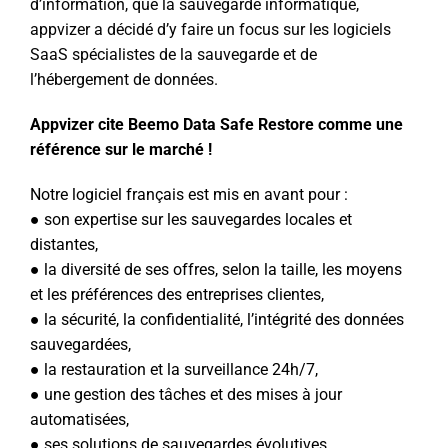
d’information, que la sauvegarde informatique,
appvizer a décidé d’y faire un focus sur les logiciels
SaaS spécialistes de la sauvegarde et de
l’hébergement de données.
Appvizer cite Beemo Data Safe Restore comme une
référence sur le marché !
Notre logiciel français est mis en avant pour :
● son expertise sur les sauvegardes locales et
distantes,
● la diversité de ses offres, selon la taille, les moyens
et les préférences des entreprises clientes,
● la sécurité, la confidentialité, l’intégrité des données
sauvegardées,
● la restauration et la surveillance 24h/7,
● une gestion des tâches et des mises à jour
automatisées,
● ses solutions de sauvegardes évolutives,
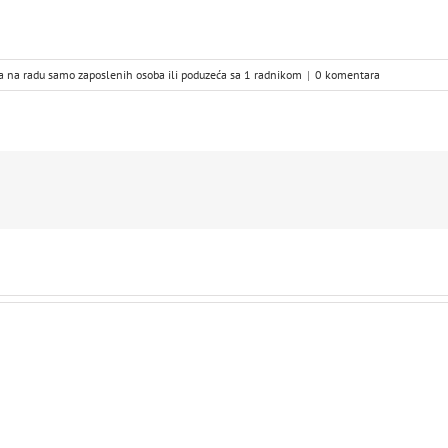
ta na radu samo zaposlenih osoba ili poduzeća sa 1 radnikom
|
0 komentara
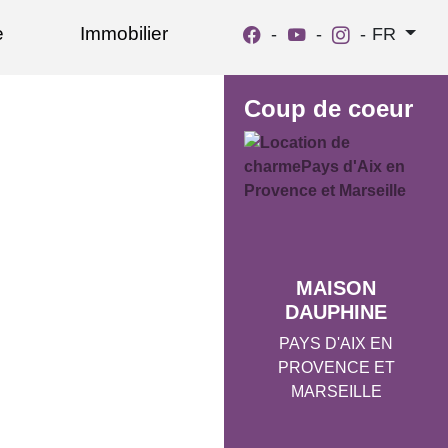
e
Immobilier
-
-
-
FR
Coup de coeur
MAISON
DAUPHINE
PAYS D'AIX EN
PROVENCE ET
MARSEILLE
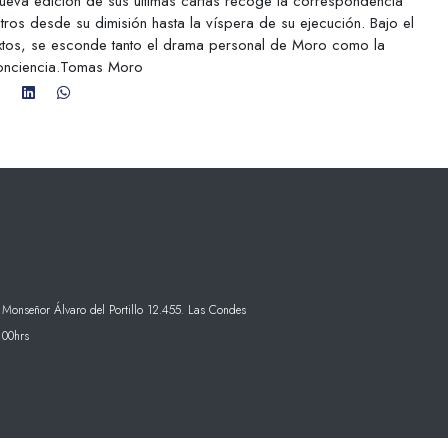
a nueva edición de sus últimas cartas recoge la correspondencia
os desde su dimisión hasta la víspera de su ejecución. Bajo el
tos, se esconde tanto el drama personal de Moro como la
 conciencia.Tomas Moro
 Monseñor Álvaro del Portillo 12.455. Las Condes
:00hrs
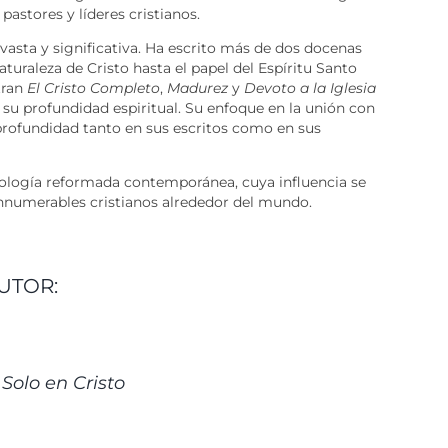
stores y líderes cristianos.
s vasta y significativa. Ha escrito más de dos docenas
naturaleza de Cristo hasta el papel del Espíritu Santo
tran
El Cristo Completo
,
Madurez
y
Devoto a la Iglesia
 su profundidad espiritual. Su enfoque en la unión con
profundidad tanto en sus escritos como en sus
 teología reformada contemporánea, cuya influencia se
e innumerables cristianos alrededor del mundo.
UTOR:
ALLES
Solo en Cristo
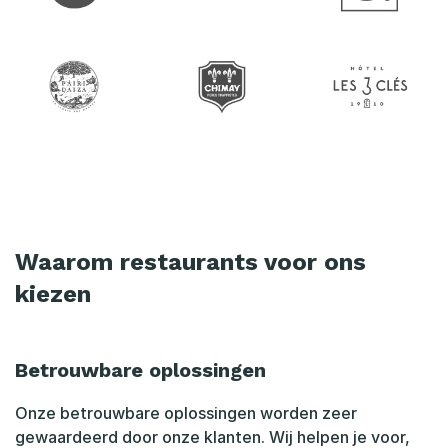
Waarom restaurants voor ons
kiezen
Betrouwbare oplossingen
Onze betrouwbare oplossingen worden zeer
gewaardeerd door onze klanten. Wij helpen je voor,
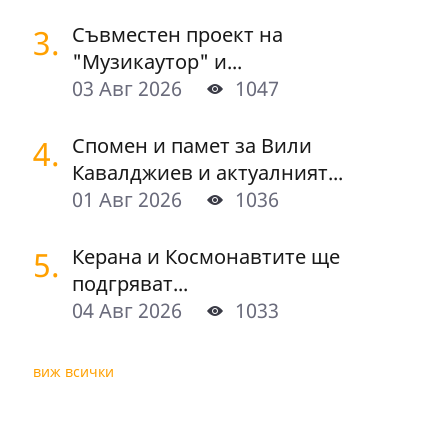
3.
Съвместен проект на
"Музикаутор" и...
03 Авг 2026
1047
4.
Спомен и памет за Вили
Кавалджиев и актуалният...
01 Авг 2026
1036
5.
Керана и Космонавтите ще
подгряват...
04 Авг 2026
1033
виж всички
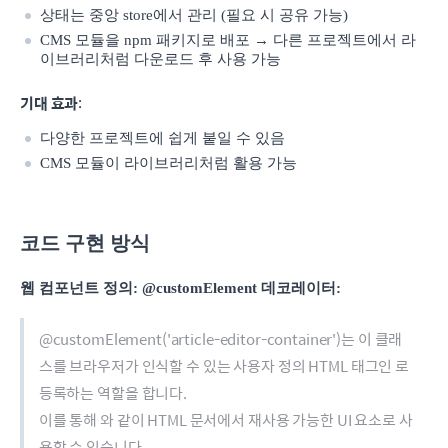
상태는 중앙 store에서 관리 (필요 시 공유 가능)
CMS 모듈을 npm 패키지로 배포 → 다른 프로젝트에서 라
이브러리처럼 다운로드 후 사용 가능
기대 효과
:
다양한 프로젝트에 쉽게 붙일 수 있음
CMS 모듈이 라이브러리처럼 활용 가능
코드 구현 방식
웹 컴포넌트 정의:
@customElement
데코레이터:
@customElement('article-editor-container')는 이 클래
스를 브라우저가 인식할 수 있는 사용자 정의 HTML 태그인
로
등록하는 역할을 합니다.
이를 통해
와 같이 HTML 문서에서 재사용 가능한 UI 요소로 사
용할 수 있습니다.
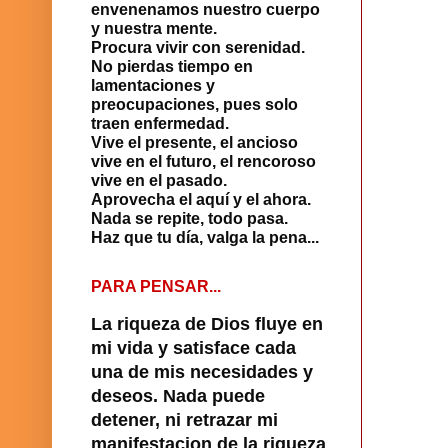
envenenamos nuestro cuerpo
y nuestra mente.
Procura vivir con serenidad.
No pierdas tiempo en
lamentaciones y
preocupaciones, pues solo
traen enfermedad.
Vive el presente, el ancioso
vive en el futuro, el rencoroso
vive en el pasado.
Aprovecha el aquí y el ahora.
Nada se repite, todo pasa.
Haz que tu día, valga la pena...
PARA PENSAR...
La riqueza de Dios fluye en
mi vida y satisface cada
una de mis necesidades y
deseos. Nada puede
detener, ni retrazar mi
manifestacion de la riqueza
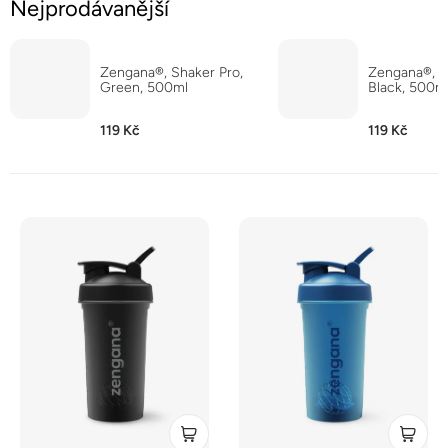
Nejprodávanější
Zengana®, Shaker Pro,
Zengana®, S
Green, 500ml
Black, 500m
119 Kč
119 Kč
V
ý
p
i
s
p
r
o
d
u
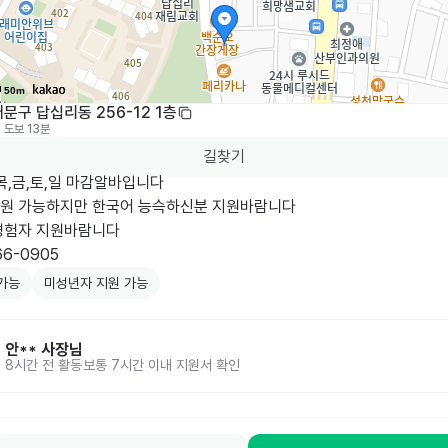
50m
문구 답십리동 256-12 1층
도보 13분
길찾기
목,금,토,일 마감알바입니다

원 가능하지만 한국어 능슥하신분 지원바람니다

경험자 지원바람니다

가능
미성년자 지원 가능
안**
사장님
8시간 전
활동
보통 7시간 이내 지원서 확인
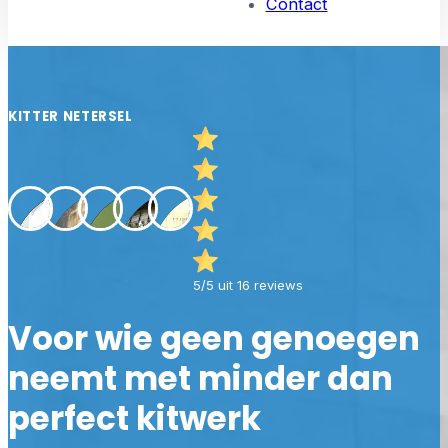
Contact
KITTER NETERSEL
5/5 uit 16 reviews
Voor wie geen genoegen
neemt met minder dan
perfect kitwerk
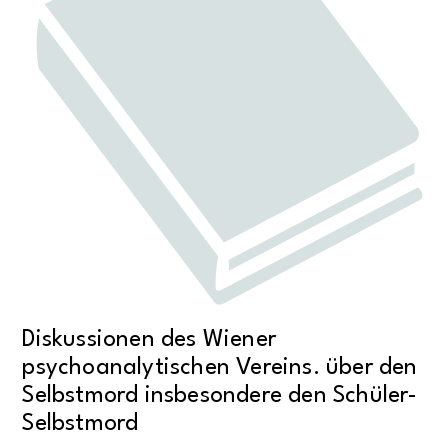
Diskussionen des Wiener
psychoanalytischen Vereins. über den
Selbstmord insbesondere den Schüler-
Selbstmord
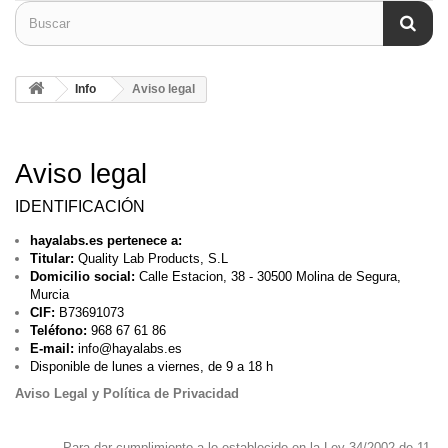
Info
Aviso legal
Aviso legal
IDENTIFICACIÓN
hayalabs.es pertenece a:
Titular:
Quality Lab Products, S.L
Domicilio social:
Calle Estacion, 38 - 30500 Molina de Segura,
Murcia
CIF:
B73691073
Teléfono:
968 67 61 86
E-mail:
info@hayalabs.es
Disponible de lunes a viernes, de 9 a 18 h
Aviso Legal y Política de Privacidad
Para dar cumplimiento a lo establecido en la Ley 34/2002 de 11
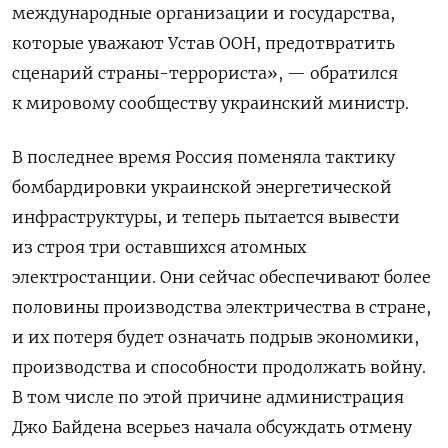
международные организации и государства,
которые уважают Устав ООН, предотвратить
сценарий страны-террориста», — обратился
к мировому сообществу украинский министр.
В последнее время
Россия поменяла тактику
бомбардировки украинской энергетической
инфраструктуры, и теперь пытается вывести
из строя три оставшихся атомных
электростанции. Они сейчас обеспечивают более
половины производства электричества в стране,
и их потеря будет означать подрыв экономики,
производства и способности продолжать войну.
В том числе по этой причине администрация
Джо Байдена всерьез начала обсуждать отмену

------------------------------------

▶ [ABOUT THIS EXERCISE]:
Go over the entries above and say how many lines hold the string "customElement", with no other text.

▶ [SOLUTION TO THIS PROBLEM]:
2